I have drawing tribals for a long time now. Started when i was 12 or something and was sitting in the classroom, paying absolutly no attention to the teacher (think it was in French class). I started drawing them anywhere i could.
Anyways, these are the latest i drew. I also designed my own tattoo, i shall make a pic of that one and post it in here too i guess.

A Butterfly






A Centaur





A Scorpion





A Crocodile





Thanks for looking
Greetz Daan


----------



## Verbal (Jan 3, 2006)

Whoa, these are really cool man!


----------



## Rob (Jan 3, 2006)

That scorpian one is really good!
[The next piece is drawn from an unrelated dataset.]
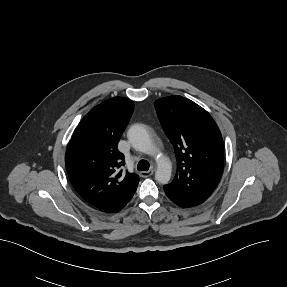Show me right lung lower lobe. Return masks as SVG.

Nice work!

Rob


----------



## doenoe (Jan 4, 2006)

thanks for the comments


----------



## zoe08 (Jan 5, 2006)

Those are really awesome!!!  Great job!!  Would love to see more!!


----------



## doenoe (Jan 6, 2006)

thanks 

Here is my tattoo. Its on my right arm and for the biggest part i designed it myself. I allready had an armband (the bottom part of the tattoo) and i drew another piece that fit on it. There is a slight color difference in the two of them, but the other one was 6 years old before i added the new part. So the colors of that one are slightly faded. But im cool with that, somekind of difference between old and new but still in harmony.





Thanks for looking
Greetz Daan


----------